The LA Dodgers call it the “War Room.” It appears to be a conventional corporate gathering space with the obligatory long table and chairs — until the entire wall at the end of the room begins to glow and come to life. This vastly complex computer screen, at lightning speed, is capable of calling up, comparing, and analyzing the most in-depth data on every player in the major and minor leagues, along with every fan who’s ever used a credit card to buy a Dodger Dog or knock back a Bud.
After seeing the War Room in action, I wanted to find out to what extent data-mining and analytics are being applied in the performing arts. The answer is — a great deal. As Duncan Webb, the president of Webb Management Services Inc. (aka Webb Mgmt, a major consultant to many performing arts organizations) puts it, “If you’ve bought a ticket, we know who you are.”
There are, however, many questions to be explored: How much personal data is being gathered on ticket buyers and patrons? How is that data separated and analyzed, and to what end? Should analytics play a role in programming as well as marketing decisions? And should audiences be worried about the level of data that is being gathered about their buying habits, taste in music, family demographics, etc.

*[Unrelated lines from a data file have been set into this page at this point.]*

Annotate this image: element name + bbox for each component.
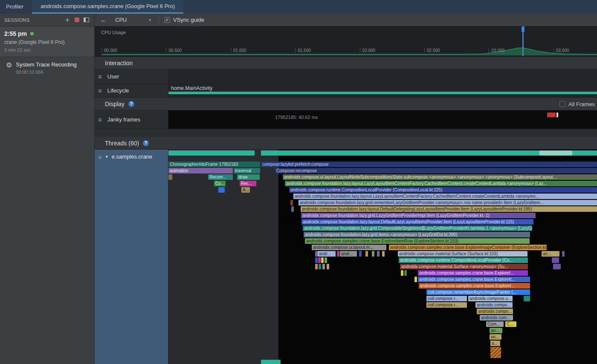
trace-span[interactable] <box>322 264 325 269</box>
trace-span[interactable]: androidx.compo... <box>475 302 513 308</box>
help-icon[interactable]: ? <box>128 101 134 107</box>
trace-span[interactable]: compose:lazylist:prefetch:compose <box>261 162 597 167</box>
trace-span[interactable] <box>321 257 324 263</box>
janky-frame-segment[interactable] <box>547 113 556 117</box>
trace-span[interactable] <box>524 296 530 301</box>
trace-span[interactable] <box>382 251 385 257</box>
drag-handle-icon[interactable]: ≡ <box>98 73 102 80</box>
trace-span[interactable] <box>539 150 572 156</box>
trace-span[interactable]: an... <box>490 328 502 333</box>
trace-span[interactable]: a... <box>490 341 500 346</box>
trace-span[interactable]: androidx.compose.u... <box>468 296 513 301</box>
trace-span[interactable]: andr... <box>318 251 336 257</box>
trace-span[interactable] <box>261 360 281 364</box>
trace-span[interactable] <box>372 251 374 257</box>
trace-span[interactable]: androidx.compose.foundation.lazy.layout.… <box>301 219 533 225</box>
flame-chart[interactable]: Choreographer#doFrame 17952183compose:la… <box>168 150 597 364</box>
trace-span[interactable]: androidx.compose.foundation.lazy.layout.… <box>301 206 597 212</box>
trace-span[interactable]: andr... <box>340 251 357 257</box>
drag-handle-icon[interactable]: ≡ <box>98 87 102 94</box>
trace-span[interactable]: traversal <box>234 168 260 173</box>
trace-span[interactable]: an... <box>542 251 559 257</box>
trace-span[interactable]: androidx.compo... <box>477 309 513 314</box>
collapse-thread-icon[interactable]: ▼ <box>105 155 109 159</box>
trace-span[interactable]: C... <box>505 321 516 327</box>
trace-span[interactable]: androidx.compose.runtime.CompositionLoca… <box>289 187 597 193</box>
trace-span[interactable] <box>490 347 501 358</box>
session-tab[interactable]: androidx.compose.samples.crane (Google P… <box>32 0 183 14</box>
trace-span[interactable] <box>562 251 565 257</box>
trace-span[interactable]: androidx.compose.runtime.CompositionLoca… <box>399 257 528 263</box>
vsync-guide-checkbox[interactable]: ✓ VSync guide <box>164 17 204 23</box>
trace-span[interactable]: androidx.compose.foundation.lazy.layout.… <box>285 181 597 186</box>
janky-frame-segment[interactable] <box>556 113 558 117</box>
trace-span[interactable]: A... <box>241 187 250 193</box>
trace-span[interactable]: androidx.compose.material.Surface.<anony… <box>400 264 528 269</box>
recording-item[interactable]: ⚙ System Trace Recording 00:00:10.656 <box>0 57 94 79</box>
trace-span[interactable]: Co... <box>214 181 226 186</box>
thread-row-header[interactable]: ≡ ▼ e.samples.crane <box>95 150 168 364</box>
trace-span[interactable] <box>552 257 559 263</box>
trace-span[interactable]: androidx.compose.foundation.lazy.grid.it… <box>304 232 530 237</box>
trace-span[interactable]: androidx.compose.samples.crane.base.Expl… <box>419 283 530 289</box>
trace-span[interactable]: androidx.compose.samples.crane.base.Expl… <box>418 277 530 282</box>
lifecycle-activity-bar[interactable] <box>168 92 597 94</box>
trace-span[interactable]: androidx.compose.foundation.lazy.grid.re… <box>298 200 597 205</box>
trace-span[interactable] <box>290 200 293 205</box>
trace-span[interactable]: androidx.com... <box>480 315 513 321</box>
trace-span[interactable] <box>168 150 255 156</box>
trace-span[interactable] <box>365 251 368 257</box>
trace-span[interactable] <box>315 264 318 269</box>
back-arrow-button[interactable]: ← <box>99 15 108 25</box>
trace-span[interactable]: androidx.compose.samples.crane.base.Expl… <box>418 270 528 276</box>
trace-span[interactable] <box>261 150 539 156</box>
trace-span[interactable] <box>291 206 294 212</box>
trace-span[interactable] <box>337 251 339 257</box>
trace-span[interactable] <box>414 277 417 282</box>
trace-span[interactable] <box>218 187 225 193</box>
trace-span[interactable]: androidx.compose.foundation.lazy.grid.La… <box>301 213 536 218</box>
trace-span[interactable]: androidx.compose.foundation.lazy.grid.Co… <box>303 225 532 231</box>
trace-span[interactable] <box>401 270 403 276</box>
trace-span[interactable] <box>318 257 321 263</box>
janky-frames-track[interactable]: 17952185: 40.62 ms <box>168 110 597 129</box>
trace-span[interactable]: androidx.compose.samples.crane.base.Expl… <box>389 245 547 250</box>
trace-span[interactable] <box>377 251 380 257</box>
trace-span[interactable] <box>553 264 561 269</box>
trace-span[interactable] <box>315 257 318 263</box>
collapse-panel-icon[interactable] <box>81 15 91 25</box>
help-icon[interactable]: ? <box>143 140 149 146</box>
trace-span[interactable]: Recom... <box>208 174 233 180</box>
trace-span[interactable] <box>359 251 362 257</box>
trace-span[interactable]: an... <box>490 334 501 340</box>
lifecycle-track[interactable]: home.MainActivity <box>168 84 597 97</box>
profiler-type-dropdown[interactable]: CPU ▾ <box>113 17 154 23</box>
session-entry[interactable]: 2:55 pm crane (Google Pixel 6 Pro) 3 min… <box>0 26 94 57</box>
trace-span[interactable]: Choreographer#doFrame 17952183 <box>168 162 260 167</box>
trace-span[interactable]: animation <box>168 168 233 173</box>
trace-span[interactable]: coil.compose.rememberAsyncImagePainter (… <box>426 289 530 295</box>
trace-span[interactable]: androidx.compose.ui.layout.LayoutNodeSub… <box>283 174 597 180</box>
cpu-timeline[interactable]: CPU Usage 00.00000.50001.00001.50002.000… <box>95 26 597 57</box>
trace-span[interactable]: coil.compose.r... <box>426 302 467 308</box>
trace-span[interactable]: androidx.compose.material.Surface (Surfa… <box>398 251 527 257</box>
trace-span[interactable] <box>572 150 597 156</box>
trace-span[interactable]: coil.compose.r... <box>426 296 467 301</box>
user-track[interactable] <box>168 69 597 84</box>
trace-span[interactable] <box>325 257 327 263</box>
trace-span[interactable]: androidx.compose.foundation.lazy.layout.… <box>293 194 597 199</box>
trace-span[interactable]: Compose:recompose <box>275 168 597 173</box>
trace-span[interactable]: Rec... <box>240 181 256 186</box>
drag-handle-icon[interactable]: ≡ <box>98 153 102 161</box>
trace-span[interactable] <box>404 270 407 276</box>
trace-span[interactable]: Com... <box>486 321 504 327</box>
trace-span[interactable]: androidx.compose.ui.layout.m... <box>312 245 386 250</box>
stop-recording-button[interactable] <box>72 15 81 25</box>
trace-span[interactable] <box>319 264 321 269</box>
trace-span[interactable] <box>168 174 172 180</box>
all-frames-checkbox[interactable]: ✓ All Frames <box>559 98 597 110</box>
trace-span[interactable]: androidx.compose.samples.crane.base.Expl… <box>305 238 530 244</box>
drag-handle-icon[interactable]: ≡ <box>98 116 102 123</box>
trace-span[interactable] <box>327 264 329 269</box>
new-session-plus-icon[interactable]: + <box>63 15 72 25</box>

In his youthful student days in Toronto, Duncan Webb envisioned a life in the theater. The dream faded, however, when he came to the realization that he was not a particularly good actor. His true talent lay in the high-finance realm of banking. Then he discovered a way to bring the two aspects of his life together by becoming an operations and financial consultant to theaters. In 1997 he formed Webb Management devoted to, as Webb describes it, “providing front-end feasibility studies, business and strategic planning relating to the operation and development of theaters.”
Over time, the company has expanded to offer consulting services to a number of America’s major performing arts presenters including the Younes and Soraya Nazarian Center for the Performing Arts at California State University, Northridge, where Webb works closely with its executive and artistic director, Thor Steingraber.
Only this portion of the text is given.